[Start of section]

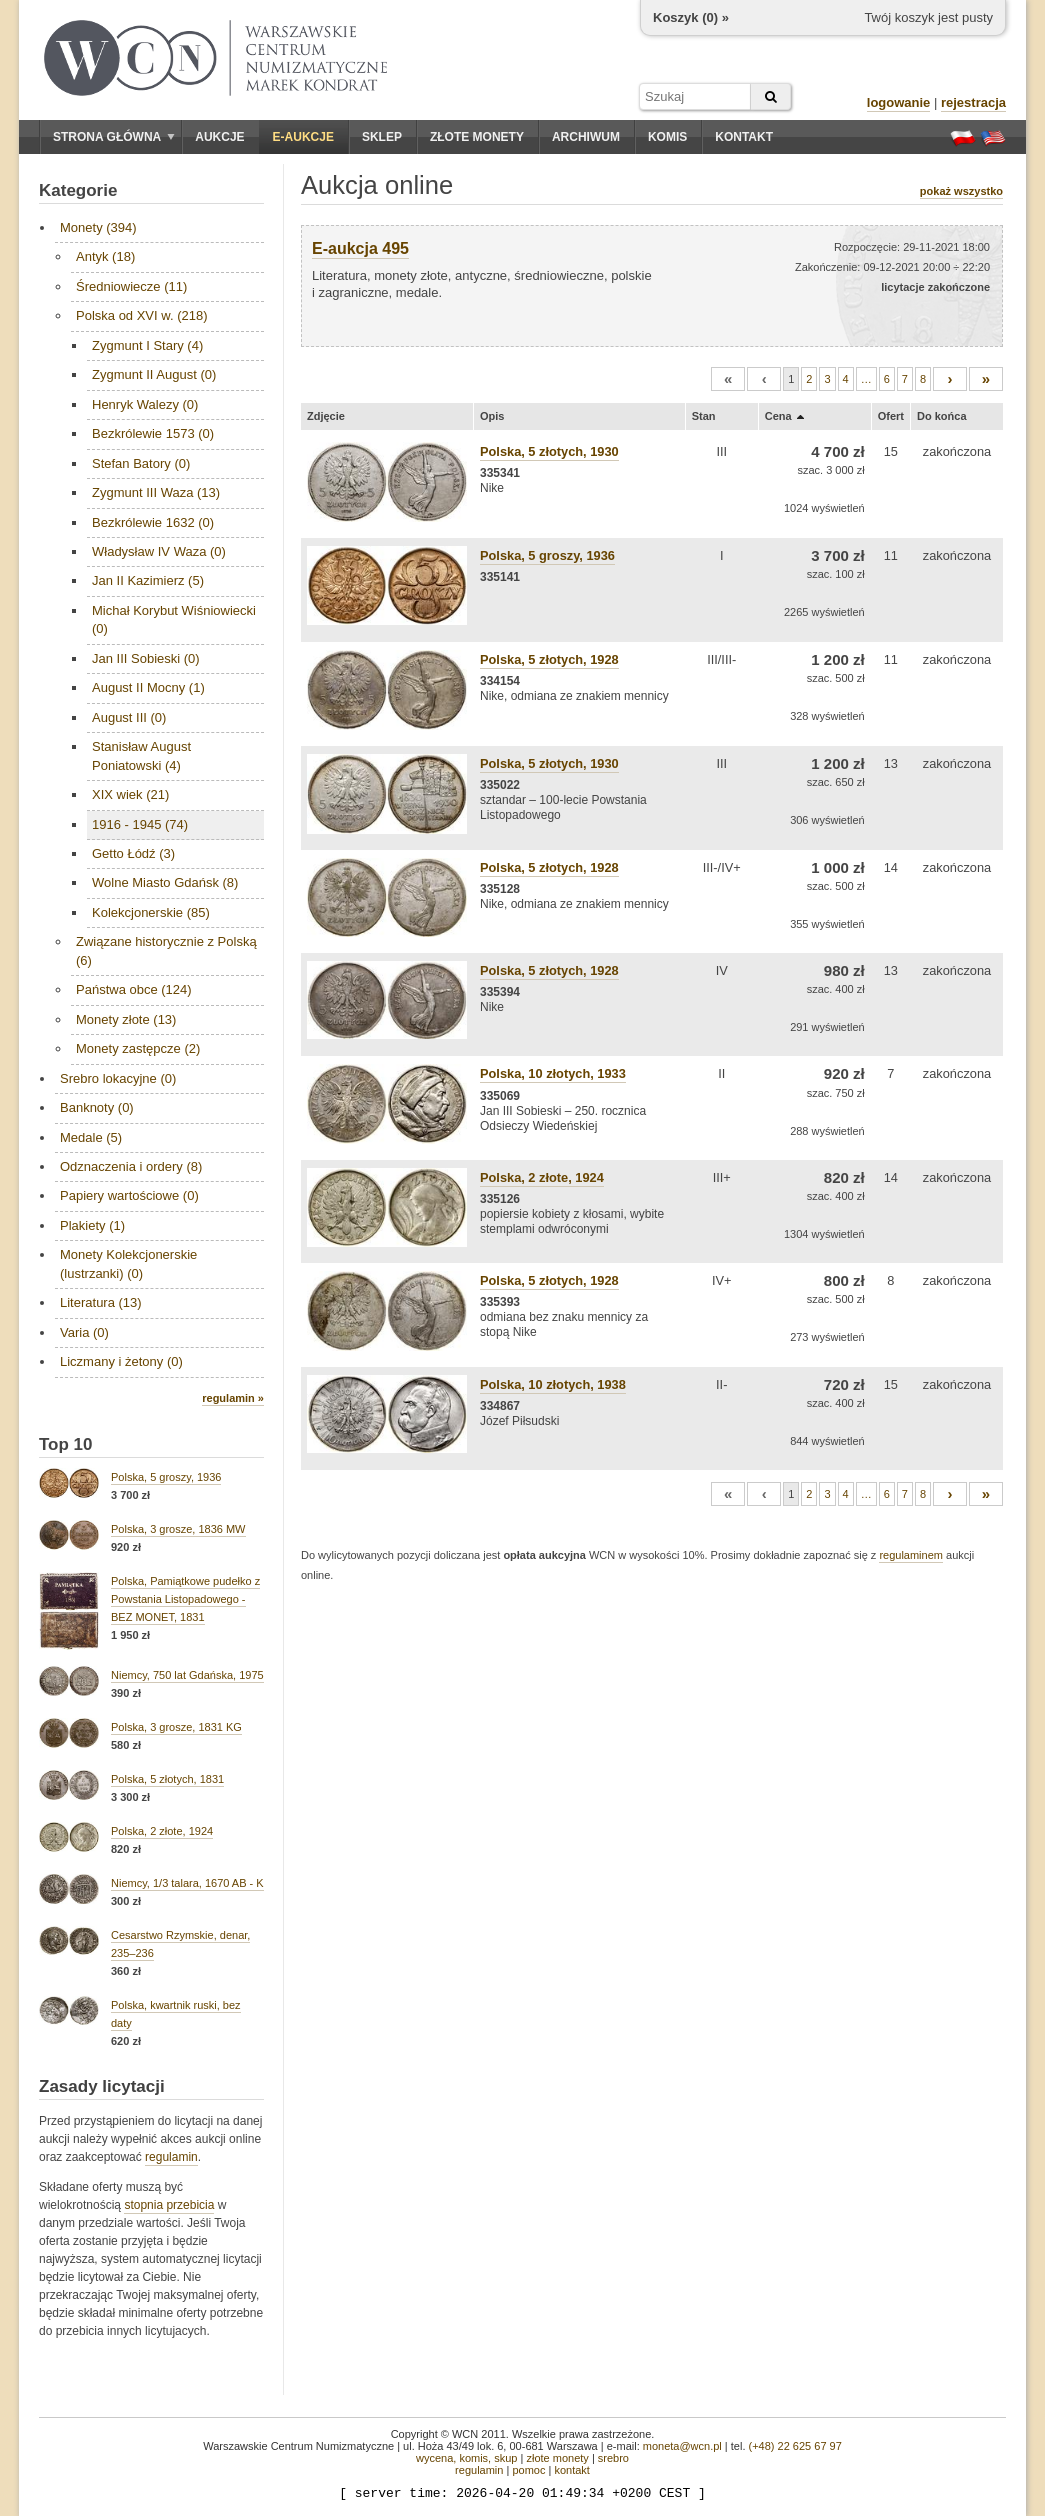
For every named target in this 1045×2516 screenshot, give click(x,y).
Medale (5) (91, 1137)
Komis (667, 137)
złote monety (557, 2458)
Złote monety (477, 137)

[End of section]

■ Work required ■
An exact copy of the listing above, minus its pictures, is what is needed here.

■ Task response ■
For every named target in this 1045×2516 screenshot, give click(x,y).
Medale (5) (91, 1137)
Komis (667, 137)
złote monety (557, 2458)
Złote monety (477, 137)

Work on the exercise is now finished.